Recently, Tamron sent a team of us to the Northwest to work with the Columbia Camera Club Council. I got a chance to spend one day on the coast of the Pacific northwest (where I had not been), around Cape Disappointment, the end of the trail of Lewis and Clarks’ great expedition to the Pacific at the dawn of the westward movement of settlers.

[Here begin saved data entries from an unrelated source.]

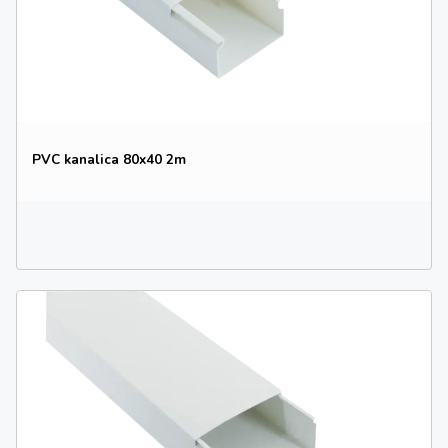
PVC kanalica 80x40 2m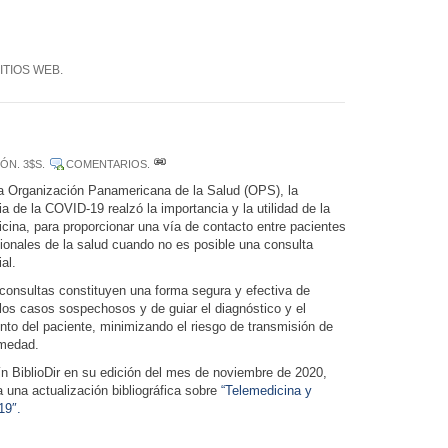
ITIOS WEB
.
IÓN
. 3$S.
COMENTARIOS
.
a Organización Panamericana de la Salud (OPS), la
 de la COVID-19 realzó la importancia y la utilidad de la
cina, para proporcionar una vía de contacto entre pacientes
sionales de la salud cuando no es posible una consulta
al.
econsultas constituyen una forma segura y efectiva de
 los casos sospechosos y de guiar el diagnóstico y el
nto del paciente, minimizando el riesgo de transmisión de
rmedad.
ín BiblioDir en su edición del mes de noviembre de 2020,
 una actualización bibliográfica sobre
“Telemedicina y
19″.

The coast is sparsely populated. The drive along state highway 4 and US 101 west from Longview, beside the Columbia river, is a tale of twists and turns through tiny villages and great scenery. There are thousands of acres of rainforest and rugged mountains. There are tugboats pushing great barges along the river, funky country stores and diners to explore. Eventually, it ends at Cape Disappointment and the Long Beach peninsula, where the Columbia empties into the Pacific. The peninsula runs straight north and south facing the Pacific Ocean. It is bounded by Leadbetter Point State Park covering its north tip, the Willapa Bay on the west and Baker Bay on the southwest. The Columbia River is on the south and is connected to the mainland by a land bridge.
I had never seen the confluence of the Columbia and the Pacific. I have to say, it is amazing. I got to spend an evening and part of a day around Long Beach, Washington. It’s a wonderful village smack in the middle of the longest beach in the world, fronting on the Pacific Ocean. At about 50 miles long, the beach is over twice Daytona’s famed length. And like Daytona, the public is permitted to drive on it. In addition to being long, it is wide, really wide. The surf is often really rough. (Consider that the Columbia forces massive amounts of outflow into the ocean, conflicting with the southbound flow of the ocean’s coastal stream.)
Long Beach Peninsula is a really interesting town to visit. From the funky and fun tee shirt emporiums (like Stormin’ Norman’s) to the ice cream shop, with the HUGE servings (Scoopers) to the fudge shops, to the more upscale eateries, it takes one back in time. Cape Disappointment is home to two lighthouses, though I had to miss them this trip. A side trip to Oystertown produced a great dinner of clams and a few cool photos.
When I left Long Beach for the three-hour drive to the Portland airport, I had the chance to stop in Ilwaco and see the Pacific from just about where Lewis and Clark viewed it hundreds of feet above the shore, after their amazing adventure. I also visited the Ilwaco fishing fleet port, crossed the mighty Columbia to Astoria Oregon and then to Portland.